◆ **THE DATA**

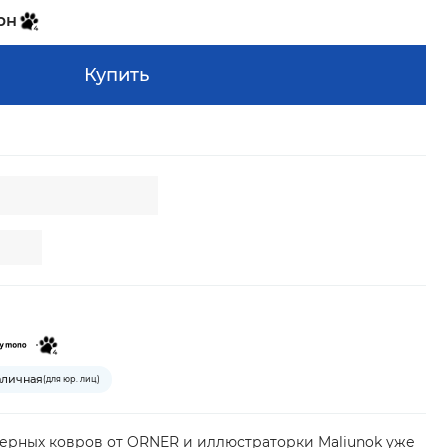
рн
Купить
аличная
(для юр. лиц)
ерных ковров от ORNER и иллюстраторки Maliunok уже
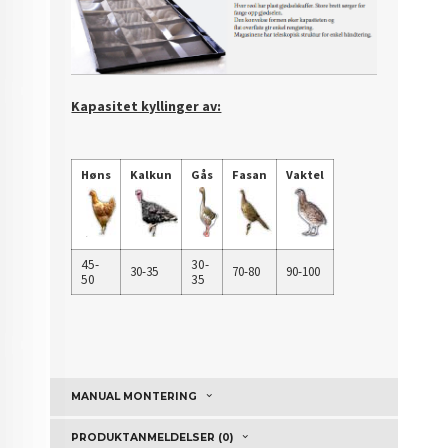
Kapasitet kyllinger av:
Høns
Kalkun
Gås
Fasan
Vaktel
45-
30-
30-35
70-80
90-100
50
35
MANUAL MONTERING
PRODUKTANMELDELSER (0)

◆ **PROBLEM DETAILS**
Would you output each entry exactly and leave the pictures behind?

◆ **WRITTEN SOLUTION**
рн
Купить
аличная
(для юр. лиц)
ерных ковров от ORNER и иллюстраторки Maliunok уже
Kapasitet kyllinger av:
Høns
Kalkun
Gås
Fasan
Vaktel
45-
30-
30-35
70-80
90-100
50
35
MANUAL MONTERING
PRODUKTANMELDELSER (0)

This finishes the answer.